Everyone wants to raise a child who is a success.
How we define that success, though, makes all the difference in the kind of relationship that we will create with our child. And too often, we are so focused on success that we lose sight of the relationship itself.
In Raise the Child You”ve Got—Not the One You Want, I look what happens when the parents define success for their children. There”s a lot of this going on in our culture, and it”s understandable! After all, we live in a complex, fast-changing world, and we want our children to become prepared to live in, and take on that world. It”s easy to fall into this kind of thinking:
My job as オンライン カジノ a parent is to raise a child who is a success, and I have the wisdom, experience and judgment to know what it means to be a success. I help shape and mold my child to follow this path, and when he complies with my expectations, he earns my acceptance and approval. When he doesn’t comply, we battle, and I look for new ways to keep him on the path to success. Repeat as necessary.

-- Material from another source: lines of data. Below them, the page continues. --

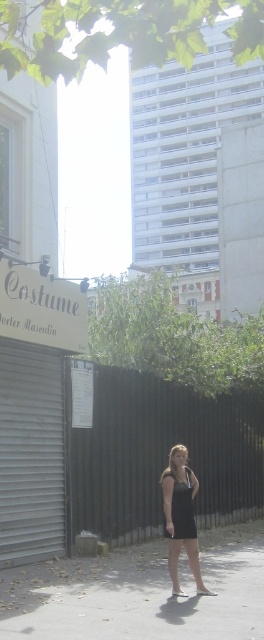 Question: Which point is closer to the camera?

Choices:
 (A) black dress at center
 (B) gray concrete pavement at lower center
 (C) black satin dress at center
 (D) white matte sign at upper left

Answer: (B)

Question: Estimate the real-world distances between objects in this image. Which object is farther from the black dress at center?

Choices:
 (A) black satin dress at center
 (B) white matte sign at upper left
 (C) gray concrete pavement at lower center

Answer: (B)

Question: Can you confirm if black dress at center is wider than black satin dress at center?

Choices:
 (A) yes
 (B) no

Answer: (A)

Question: Can you confirm if white matte sign at upper left is positioned to the right of black dress at center?

Choices:
 (A) yes
 (B) no

Answer: (B)

Question: Which is nearer to the black satin dress at center?

Choices:
 (A) black dress at center
 (B) gray concrete pavement at lower center

Answer: (A)

Question: Can you confirm if white matte sign at upper left is wider than black dress at center?

Choices:
 (A) no
 (B) yes

Answer: (B) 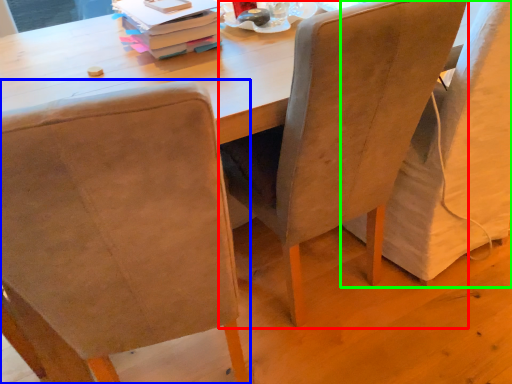 Question: Which object is the farthest from chair (highlighted by a red box)? Choose among these: chair (highlighted by a blue box) or chair (highlighted by a green box).

Choices:
 (A) chair
 (B) chair

Answer: (A) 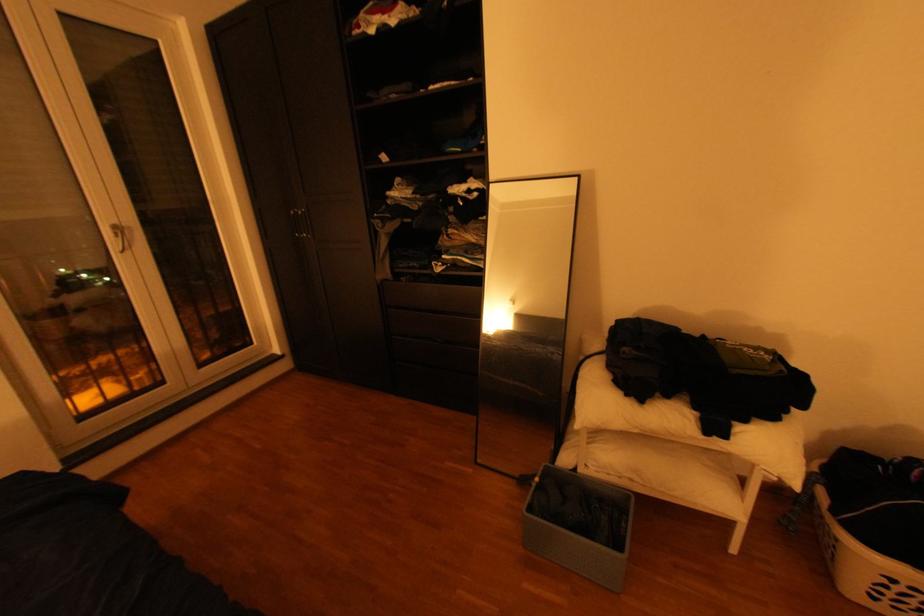 The image size is (924, 616). What do you see at coordinates (119, 237) in the screenshot?
I see `the white door handle` at bounding box center [119, 237]. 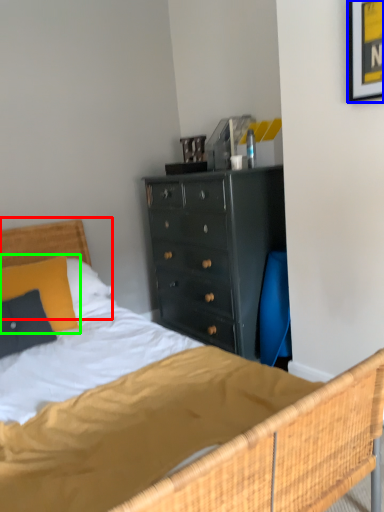 Question: Which is nearer to the headboard (highlighted by a red box)? picture frame (highlighted by a blue box) or pillow (highlighted by a green box).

Do you see where I”m going with this? When parents decide what success is, our job then becomes to mold, shape, cajole and push our children to satisfy us and our idea of what”s best for them. This tension is at the root of many of the recurring conflicts we experience with our children, and each battle chips away at your connection with your child.
Leading with acceptance offers an alternative. Stay tuned to learn a better way to raise a child who is a success!
Thoughts? Please share!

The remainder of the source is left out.